Filesystem crash recovery

Filesystem writes have two major components to them. At the bottom level, you are writing out blocks of data to the disk. In addition, there is some amount of filesystem metadata involved too. Examples of metadata include the directory tree, the list of blocks and attributes associated with each file, and the list of what blocks on disk are free.

Like many disk-oriented activities, filesystems have a very clear performance vs. reliability trade-off they need to make. The usual reliability concern is what happens in the situation where you're writing changes to a file and the power goes out in the middle.

Consider the case where you're writing out a new block to a file, one that makes the file bigger (rather than overwriting an existing block). You might do that in the following order:

  1. Write data block.
  2. Write file metadata referencing use of that block.
  3. Add data block to the list of used space metadata.

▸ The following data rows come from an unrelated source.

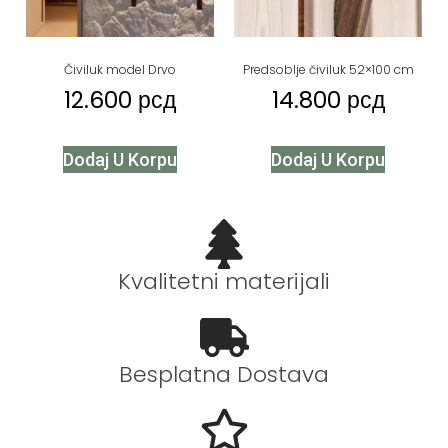
Čiviluk model Drvo
Predsoblje čiviluk 52×100 cm
12.600
рсд
14.800
рсд
Dodaj U Korpu
Dodaj U Korpu
Kvalitetni materijali
Besplatna Dostava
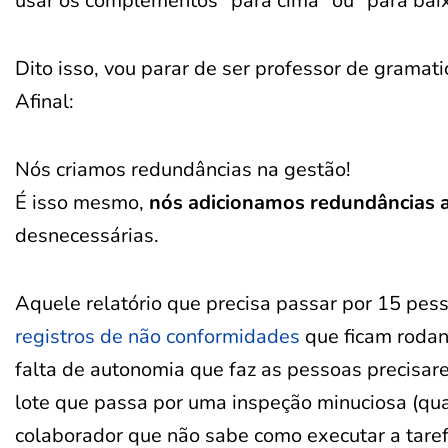
usar os complementos “para cima” ou “para bai
Dito isso, vou parar de ser professor de gramatic
Afinal:
Nós criamos redundâncias na gestão!
É isso mesmo,
nós adicionamos redundâncias 
desnecessárias.
Aquele relatório que precisa passar por 15 pess
registros de não conformidades
que ficam rodan
falta de autonomia que faz as pessoas precisar
lote que passa por uma inspeção minuciosa (q
colaborador que não sabe como executar a tarefa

What happens if power goes out between steps 2 and 3 here? You now have a block that is used for something, but the filesystem believes it's still free. The next process that allocates a block for something is going to get that block, and now two files would refer to it. That's an example of a bad order of operations that no sensible filesystem design would use. Instead, a good filesystem design would:

  1. Add data block to the list of used space metadata.
  2. Write data block.
  3. Write file metadata referencing use of that block.

If there was a crash between 1 and 2 here, it's possible to identify the blocks that were marked as used, but not actually written to use fully yet. Simple filesystem designs do that by iterating over all the disk blocks allocated, reconciling the list of blocks that should be used or free against what's actually used. Examples of this include the fsck program used to validate simple UNIX filesystems and the chkdsk program used on FAT32 and NTFS volumes under Windows.

Journaling filesystems

The more modern approach is to use what's called a journal to improve this situation. A fully journaled write would look like this:

  1. Write transaction start metadata to the journal.
  2. Write used space metadata change to the journal.
  3. Write data block change to the journal.
  4. Write file metadata change to the journal.
  5. Add data block to the list of used space metadata.
  6. Write data block.
  7. Write file metadata referencing use of that block.
  8. Write transaction end metadata to the journal.

What this gets you is the ability to recover from any sort of crash the filesystem might encounter. If you didn't reach the final step here for a given write transaction, the filesystem can just either ignore (data block write) or undo (metadata write) any partially completed work that's part of that transaction. This lets you avoid long filesystem consistency checks after a crash, because you'll just need to replay any open journal entries to fix all the filesystem metadata. The time needed to do this is proportional to the size of the journal, rather than the old filesystem checking routines whose runtime is proportional to the size of the volume.

The first thing that should jump out at you here is that you're writing everything twice, plus the additional transaction metadata, and therefore more than double the total writes per update in this situation.

The second thing to note is more subtle. Journaling in the filesystem is nearly identical to how write-ahead logging works to protect database writes in PostgreSQL. So if you're using journaling for the database, you're paying this overhead four times. Writes to the WAL, itself a journal, are journaled, and then writes to the disk are journaled too.

Since the overhead of full journaling is so high, few filesystems use it. Instead, the common situation is that only metadata writes are journaled, not the data block changes. This meshes well with PostgreSQL, where the database protects against data block issues but not filesystem metadata issues.